As a rough but not guaranteed estimate, you should have at least 4*num_parameters bytes of GPU memory in order to run in --fp16 mode and at least 8*num_parameters bytes of GPU memory in order to run in fp32 precision. You should also have at least 12*num_parameters bytes of CPU memory for model loading and engine building and serialization. For example, for a 6B model, you should have >=24GB GPU memory for --fp16, or >=32GB GPU memory for fp32, and >=72GB CPU memory. It is recommended to run --fp16 --use-cache to optimize engine build and inference.

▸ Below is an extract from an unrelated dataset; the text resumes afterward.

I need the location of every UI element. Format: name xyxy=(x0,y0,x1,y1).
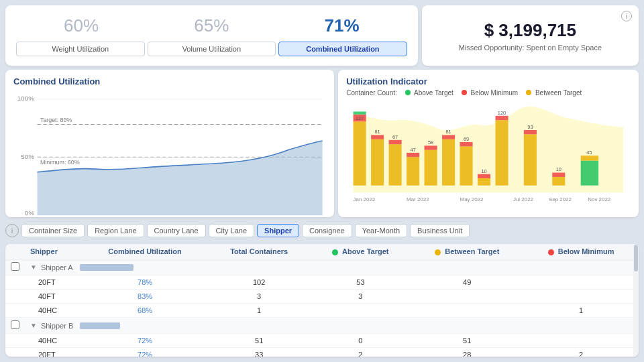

Furthermore, we have identified an issue with torch.onnx.export that causes it to increase memory usage by 4*num_parameters, so in the case of CPU OOM, please ensure you are running with a cached ONNX model. This can be achieved by simply rerunning the exact same command after the ONNX model has been saved. Alternatively, this memory leak bug has been fixed in the latest PyTorch (2.1.0). You may also update your PyTorch version, but it is untested and TRT team does not guarantee its accuracy nor its performance.